(Stored data)
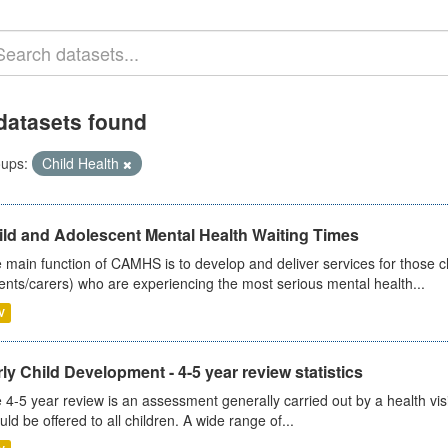
datasets found
ups:
Child Health
ild and Adolescent Mental Health Waiting Times
 main function of CAMHS is to develop and deliver services for those c
ents/carers) who are experiencing the most serious mental health...
V
ly Child Development - 4-5 year review statistics
 4-5 year review is an assessment generally carried out by a health vis
uld be offered to all children. A wide range of...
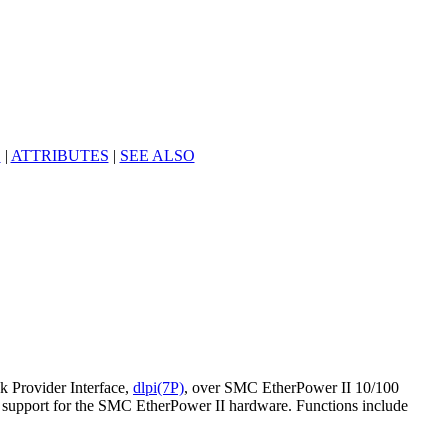
S
|
ATTRIBUTES
|
SEE ALSO
k Provider Interface,
dlpi(7P)
, over SMC EtherPower II 10/100
c support for the SMC EtherPower II hardware. Functions include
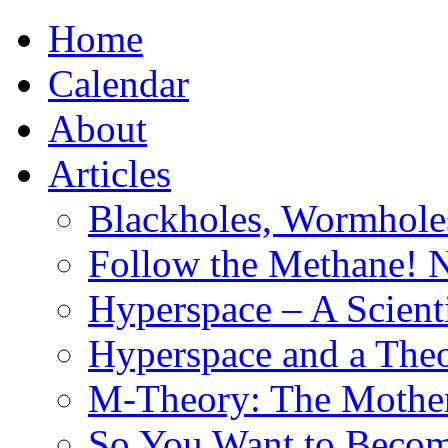
Home
Calendar
About
Articles
Blackholes, Wormhole
Follow the Methane! 
Hyperspace – A Scient
Hyperspace and a Theo
M-Theory: The Mother 
So You Want to Become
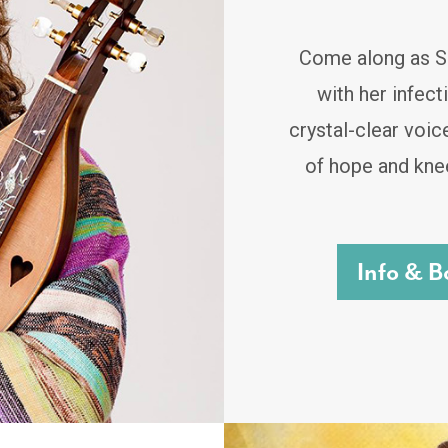
Come along as Sa
with her infec
crystal-clear voic
of hope and knee
Info & B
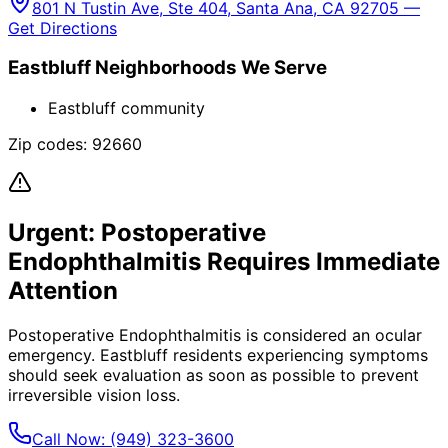
801 N Tustin Ave, Ste 404, Santa Ana, CA 92705 —
Get Directions
Eastbluff
Neighborhoods We Serve
Eastbluff community
Zip codes:
92660
Urgent:
Postoperative
Endophthalmitis
Requires Immediate
Attention
Postoperative Endophthalmitis
is considered an ocular
emergency.
Eastbluff
residents experiencing symptoms
should seek evaluation as soon as possible to prevent
irreversible vision loss.
Call Now:
(949) 323-3600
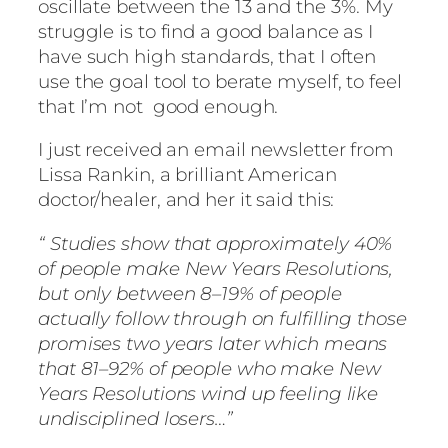
oscillate between the 13 and the 3%. My
struggle is to find a good balance as I
have such high standards, that I often
use the goal tool to berate myself, to feel
that I’m not good enough.
I just received an email newsletter from
Lissa Rankin, a brilliant American
doctor/healer, and her it said this:
“
Studies show that approximately 40%
of people make New Years Resolutions,
but only between 8–19% of people
actually follow through on fulfilling those
promises two years later which means
that 81–92% of people who make New
Years Resolutions wind up feeling like
undisciplined losers…”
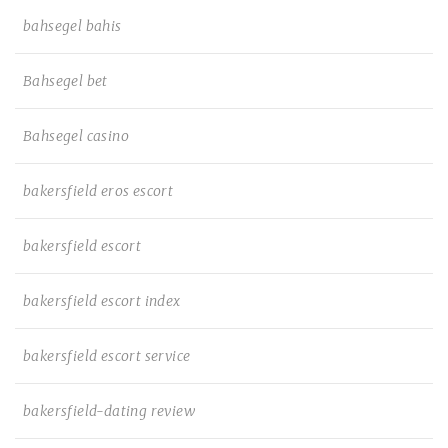
bahsegel bahis
Bahsegel bet
Bahsegel casino
bakersfield eros escort
bakersfield escort
bakersfield escort index
bakersfield escort service
bakersfield-dating review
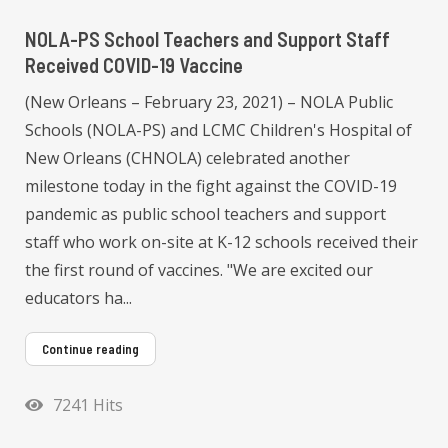
NOLA-PS School Teachers and Support Staff
Received COVID-19 Vaccine
(New Orleans – February 23, 2021) – NOLA Public
Schools (NOLA-PS) and LCMC Children's Hospital of
New Orleans (CHNOLA) celebrated another
milestone today in the fight against the COVID-19
pandemic as public school teachers and support
staff who work on-site at K-12 schools received their
the first round of vaccines. "We are excited our
educators ha...
Continue reading
7241 Hits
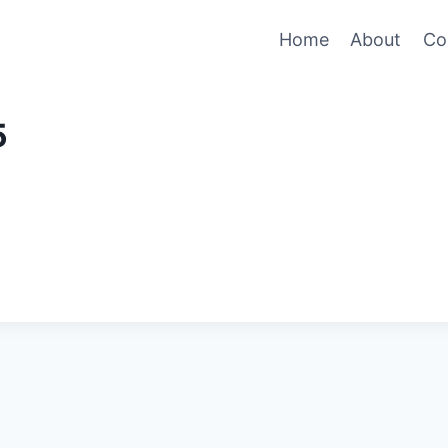
Home
About
Co
5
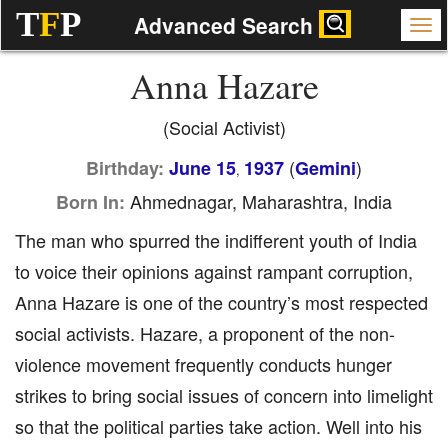
T
F
P
Advanced Search
Anna Hazare
(Social Activist)
(
)
Birthday:
June 15
1937
Gemini
,
Ahmednagar, Maharashtra, India
Born In:
The man who spurred the indifferent youth of India
to voice their opinions against rampant corruption,
Anna Hazare is one of the country’s most respected
social activists. Hazare, a proponent of the non-
violence movement frequently conducts hunger
strikes to bring social issues of concern into limelight
so that the political parties take action. Well into his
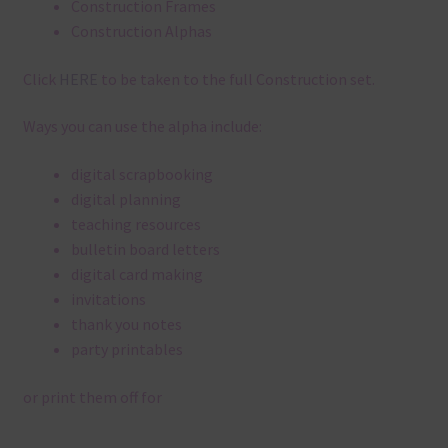
Construction Frames
Construction Alphas
Click
HERE
to be taken to the full Construction set.
Ways you can use the alpha include:
digital scrapbooking
digital planning
teaching resources
bulletin board letters
digital card making
invitations
thank you notes
party printables
or print them off for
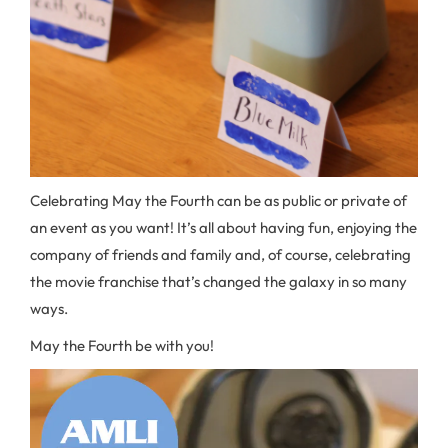
Celebrating May the Fourth can be as public or private of
an event as you want! It’s all about having fun, enjoying the
company of friends and family and, of course, celebrating
the movie franchise that’s changed the galaxy in so many
ways.
May the Fourth be with you!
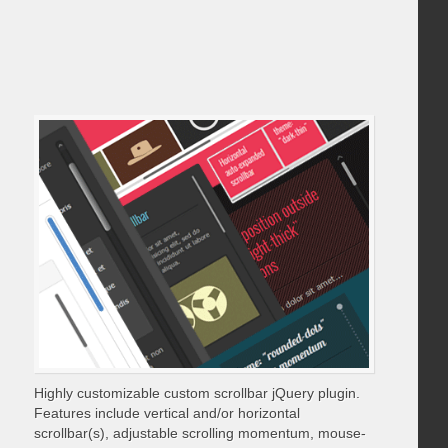
Highly customizable custom scrollbar jQuery plugin.
Features include vertical and/or horizontal
scrollbar(s), adjustable scrolling momentum, mouse-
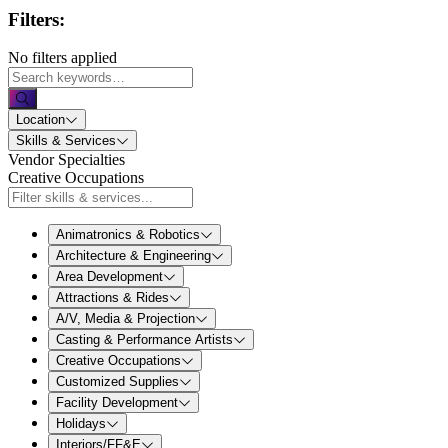
Filters:
No filters applied
Location
Skills & Services
Vendor Specialties
Creative Occupations
Animatronics & Robotics
Architecture & Engineering
Area Development
Attractions & Rides
A/V, Media & Projection
Casting & Performance Artists
Creative Occupations
Customized Supplies
Facility Development
Holidays
Interiors/FF&E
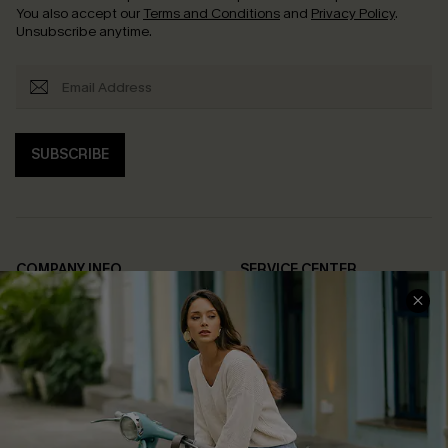
You also accept our
Terms and Conditions
and
Privacy Policy
.
Unsubscribe anytime.
SUBSCRIBE
COMPANY INFO
SERVICE CENTER
About Us
Contact Us
Affiliate
FAQs
Cupshe Supply Chain
Return Policy
Shipping Info
Order Tracker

▸ **Exercise description**: If a line of the data above contains "EtherPower", copy it out.

▸ **Response to this task**:
, over SMC EtherPower II 10/100
c support for the SMC EtherPower II hardware. Functions include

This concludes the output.